Vamos à primeira: cultura. O que é uma pessoa culta? É a que leu todos os livros, esteve em todos os museus, sabe falar, com palavras bonitas - e se forem difíceis, melhor ainda -, sobre os movimentos culturais do passado, do presente e até os que ainda vêm por aí. Sabe tudo sobre história em geral, a Grécia antiga, os romanos etc.; só que para falar sobre essas coisas e passar uma bela impressão de cultura é preciso ter também uma memória privilegiada.
Não adianta um vasto conhecimento sobre todos os assuntos que fazem parte do que se chama cultura, se não tiver memória. Por ter alguma experiência de vida, também implico muito com os "espaços" culturais, talvez por ter visto tanta gente que só tem uma ambição na vida: dirigir um deles. Eles pulam de um para outro e passam a vida às custas da cultura, seja lá isso o que for; são os gigolôs da cultura.Aliás, quem decide o que é e o que não é cultura?
E quem decidiu que esses têm o poder de decretar o que é e o que não é?Há alguma coisa mais vaga do que um centro cultural? E quantos devem existir no Rio e em São Paulo?
Centenas, com toda certeza. Vamos agora à palavra arte; artes plásticas, mais precisamente. Existem, nos dias de hoje, artistas que vendem suas criações por milhares de dólares, e fico feliz por eles. Já outros passam a vida sem conseguir vender um único quadro - olha o exemplo de Van Gogh - e um belo dia passam a ser considerados os melhores da história do mundo.
Eu, que confesso sem nenhuma vergonha não ter um bom olho para a pintura, às vezes gosto do quadro de um pintor famoso, às vezes não; às vezes gosto do quadro de um desconhecido, às vezes não. Mas me recuso a TER QUE gostar de artistas consagrados porque alguns alguéns decretaram que eles são talentosíssimos. Odeio instalações, e me dou ao direito - que todos temos, aliás - de gostar do que eu gosto, sem ir pela cabeça dos críticos.

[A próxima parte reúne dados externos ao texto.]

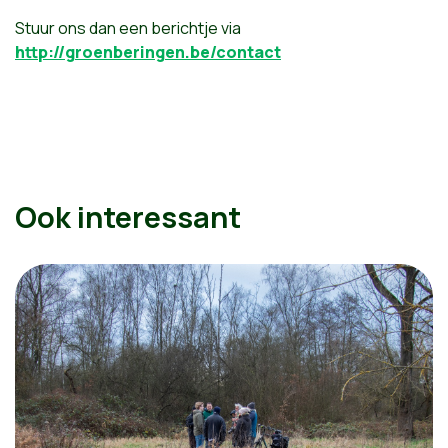
Stuur ons dan een berichtje via
http://groenberingen.be/contact
Ook interessant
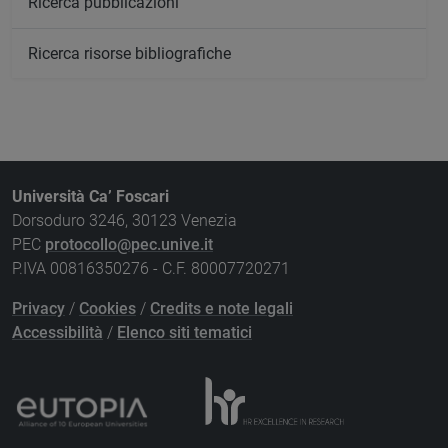
Ricerca pubblicazioni
Ricerca risorse bibliografiche
Università Ca’ Foscari
Dorsoduro 3246, 30123 Venezia
PEC
protocollo@pec.unive.it
P.IVA 00816350276 - C.F. 80007720271
Privacy
/
Cookies
/
Credits e note legali
Accessibilità
/
Elenco siti tematici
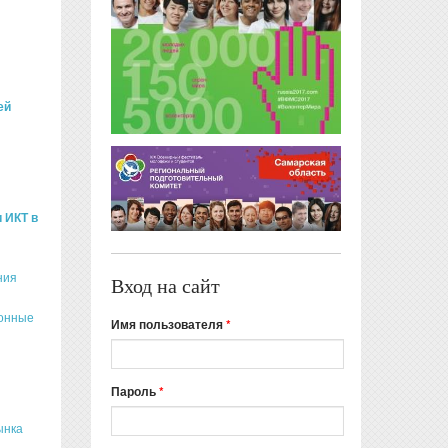
ей
 ИКТ в
ния
Вход на сайт
ионные
Имя пользователя
*
Пароль
*
ынка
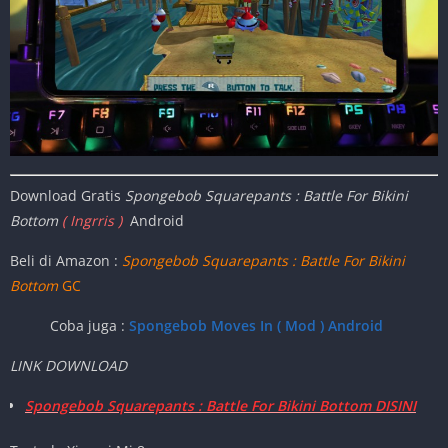
Download Gratis
Spongebob Squarepants : Battle For Bikini
Bottom
( Ingrris )
Android
Beli di Amazon :
Spongebob Squarepants : Battle For Bikini
Bottom
GC
Coba juga :
Spongebob Moves In ( Mod ) Android
LINK DOWNLOAD
Spongebob Squarepants : Battle For Bikini Bottom DISINI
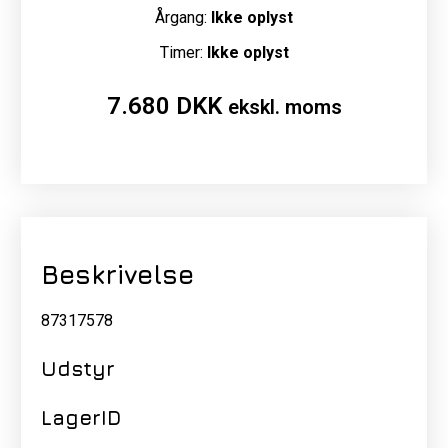
Årgang:
Ikke oplyst
Timer:
Ikke oplyst
7.680
DKK
ekskl. moms
Beskrivelse
87317578
Udstyr
LagerID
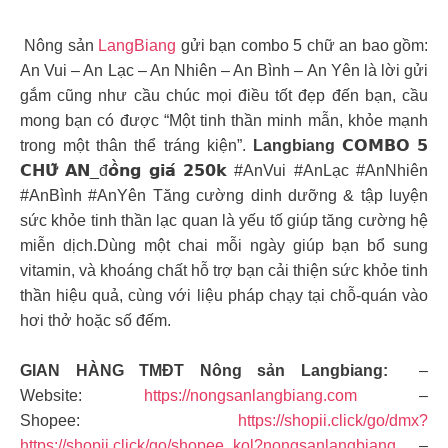
Nông sản
LangBiang
gửi bạn combo 5 chữ an bao gồm:
An Vui – An Lạc – An Nhiên – An Bình – An Yên là lời gửi
gắm cũng như cầu chúc mọi điều tốt đẹp đến bạn, cầu
mong bạn có được “Một tinh thần minh mẫn, khỏe mạnh
trong một thân thể tráng kiện”.
Langbiang
𝗖𝗢𝗠𝗕𝗢 𝟱
𝗖𝗛𝗨̛̃ 𝗔𝗡_đ𝗼̂̀𝗻𝗴 𝗴𝗶𝗮́ 𝟮𝟱𝟬𝗸 #AnVui #AnLạc #AnNhiên
#AnBình #AnYên Tăng cường dinh dưỡng & tập luyện
sức khỏe tinh thần lạc quan là yếu tố giúp tăng cường hệ
miễn dịch.Dùng một chai mỗi ngày giúp bạn bổ sung
vitamin, và khoáng chất hỗ trợ bạn cải thiện sức khỏe tinh
thần hiệu quả, cùng với liệu pháp chạy tại chỗ-quán vào
hơi thở hoặc số đếm.
GIAN HÀNG TMĐT Nông sản Langbiang:
–
Website:
https://nongsanlangbiang.com
–
Shopee:
https://shopii.click/go/dmx?
https://shopii.click/go/shopee_kol?nongsanlangbiang
–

Agora, a literatura. Escrever, bem ou mal, não dá a ninguém o direito de se achar parte do sagrado mundo literário, e eu gostaria de saber por que razão os críticos da palavra têm o poder de dizer que uma determinada obra é um primor de literatura, ou não. Qual o critério de poder julgar o trabalho dos outros e dizer, do alto de sua sabedoria, o que é bom e o que não é?
Cansei de tentar ler livros altamente considerados como obras-primas e largar nas primeiras páginas, tal o tédio que senti. Aliás, quem quiser se passar por culto é só decorar algumas frases de autores famosos e de vez em quando dizê-las, assim como quem não quer nada, no meio de uma conversa.
Quem decreta que A é um bom pintor, que B é cultíssimo, que o livro C é bom ou ruim? Quem consagraou destrói quem ousa penetrar nesse misterioso mundo da cultura?Quem tem o direito de falar sobre a qualidade do trabalho de um pintor?
Penso que somos, todos nós, únicos, com nossos gostos e preferências, e que devemos olhar para tudo o que é feito em nome da cultura com nossos próprios olhos, e não pelos daqueles que são considerados - não sei por quem - os únicos que sabem.